Sistem perima GPS (GISTM) dan PC pemroses data yang digunakan untuk monitoring
sintilasi ionosfer
Beberapa Loka dan Balai pengamat
dirgantara LAPAN serta stasiun pengamat
dirgantara kerjasama antara LAPAN dan Universitas telah dipasang GPS untuk monitoring sintilasi
ionosfer diantaranya adalah Kototabang Sumatra Barat, Bandung, Pontianak,
Manado (kerjasama UNSRAT-LAPAN) dan Kupang (kerjasama UNDANA-LAPAN). Lokasi
dari GISTM ditunjukkan pada gambar 3. Dengan distribusi letak GISTM ini maka
monitoring diharapkan dapat mencakup seluruh wilayah Indonesia. Beberapa
stasiun pengamat dirgantara tersebut telah terhubung jaringan internet via VPN
sehingga distribusi data dapat dilakukan dengan mudah.
Gambar 3.
Distribusi letak GISTM dan lintasan
satelitnya di seluruh wilayah Indonesia
Pengamatan kemunculan sintilasi
dilakukan untuk setiap sinyal satelit yang visible
dalam satu hari. Grafik pada gambar 4 adalah
contoh indeks sintilasi dari 30 satelit (PRN) selama satu hari pengamatan yaitu
pada tanggal 30 Maret 2012. Setiap sinyal satelit yang ditangkap penerima
GPS dalam satu hari pengamatan diberi tanda dan warna yang berbeda sehingga
dapat diketahui dengan mudah sinyal satelit mana saja yang mengalami sintilasi
ionosfer. Gambar 4 adalah contoh dimana kemunculan sintilasi
pada kategori kuat dengan indeks S4 >
0.5. Sintilasi kuat terjadi sekitar pukul 13:00 hingga 18:00 UT atau sekitar pukul 20:00 WIB hingga
pukul 01:00 WIB dini hari. Dalam rentang
waktu tersebut beberapa sinyal satelit mengalami sintilasi yaitu satelit (PRN)
4,7,11,13 dan 23.
Gambar 4. Kemunculan
sintilasi kuat S4> 0.5 yang terjadi pada 30 Maret 2012 jam 19:00 – 01:00 WIB
Marfologi Sintilasi ionosfer
Untuk
melihat marfologi dan karakteristik kemunculan sintilasi maka data satu tahun
pengamatan dibuat dalam bentuk kontur. Dari kontur dapat dilihat perubahan
kemunculan sintilasi pada setiap bulan berbanding dengan bulan lainnya. Hasil
pengamatan dalam satu tahun yaitu dari bulan Januari hingga bulan Desember
dalam bentuk kontur ditunjukkan pada gambar 5.

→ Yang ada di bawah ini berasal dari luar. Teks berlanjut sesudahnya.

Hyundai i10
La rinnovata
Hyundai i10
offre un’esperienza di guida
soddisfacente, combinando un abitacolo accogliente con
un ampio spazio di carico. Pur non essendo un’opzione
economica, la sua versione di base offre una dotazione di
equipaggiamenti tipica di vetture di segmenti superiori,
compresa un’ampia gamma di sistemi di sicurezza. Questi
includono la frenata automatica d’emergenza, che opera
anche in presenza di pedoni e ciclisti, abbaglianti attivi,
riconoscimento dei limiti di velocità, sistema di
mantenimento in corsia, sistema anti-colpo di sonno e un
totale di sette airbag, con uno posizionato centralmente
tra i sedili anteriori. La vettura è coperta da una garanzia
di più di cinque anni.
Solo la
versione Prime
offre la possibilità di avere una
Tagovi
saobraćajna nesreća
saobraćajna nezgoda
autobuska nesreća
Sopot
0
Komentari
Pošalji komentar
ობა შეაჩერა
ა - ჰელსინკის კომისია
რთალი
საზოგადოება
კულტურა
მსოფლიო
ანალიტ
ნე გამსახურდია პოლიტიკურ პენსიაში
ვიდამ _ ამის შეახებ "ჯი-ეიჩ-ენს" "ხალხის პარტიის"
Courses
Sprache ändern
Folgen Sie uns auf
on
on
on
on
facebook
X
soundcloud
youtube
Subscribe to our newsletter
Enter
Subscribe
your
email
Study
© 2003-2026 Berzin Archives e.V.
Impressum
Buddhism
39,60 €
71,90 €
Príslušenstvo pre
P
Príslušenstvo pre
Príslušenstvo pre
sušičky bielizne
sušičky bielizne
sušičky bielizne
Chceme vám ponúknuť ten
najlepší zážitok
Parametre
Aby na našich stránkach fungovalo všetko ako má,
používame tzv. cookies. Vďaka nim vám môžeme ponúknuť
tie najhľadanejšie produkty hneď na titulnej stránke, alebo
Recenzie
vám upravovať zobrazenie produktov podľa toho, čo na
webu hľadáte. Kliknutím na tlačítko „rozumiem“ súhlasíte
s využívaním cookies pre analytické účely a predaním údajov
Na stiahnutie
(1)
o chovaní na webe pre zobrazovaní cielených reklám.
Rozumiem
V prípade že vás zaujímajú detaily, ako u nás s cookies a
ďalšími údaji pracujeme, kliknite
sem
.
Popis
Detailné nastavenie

Dari gambar 5, adalah contoh kemunculan sintilasi dalam satu tahun pengamatan di Loka Kototabang tahun 2012 dimana
sintilasi kuat muncul dominan pada bulan ekuinok yaitu Maret - April dan
September - Oktober.
Gambar 5. Kemunculan sintilasi
ionosfer selama satu tahun pengamatan dengan
kemunculan tertinggi di bulan ekuinok Maret dan September
Peningkatan kemunculan sintilasi pada bulan ekuinoks terkait dengan
terminator matahari dan meridian medan magnet yang terbentuk pada bulan-bulan
tersebut. Formasi medan magnet dan terminator matahari menyebabkan arus drift
dynamo EXB di lapisan F dearah ekuator sehingga meningkatkan ketidakteraturan
plasma. Ketidakteraturan ini terkait juga dengan meningkatnya gelembung plasma
pada bulan-bulan tersebut sehingga sintilasi intens pada bulan-bulan tersesbut.
Memonitor dan memahami ionosfer
adalah hal yang cukup penting, karena ionosfer adalah bagian dari cuaca
antariksa. Selain itu dengan memonitor ionosfer akan diperoleh karakteristik dan marfologinya sehingga
diperoleh informasi perubahan ionosfer dan dinamikannya yang dapat membantu
dalam mitigasi gangguan pada sinyal radio maupun navigasi satelit serta pemodelannya.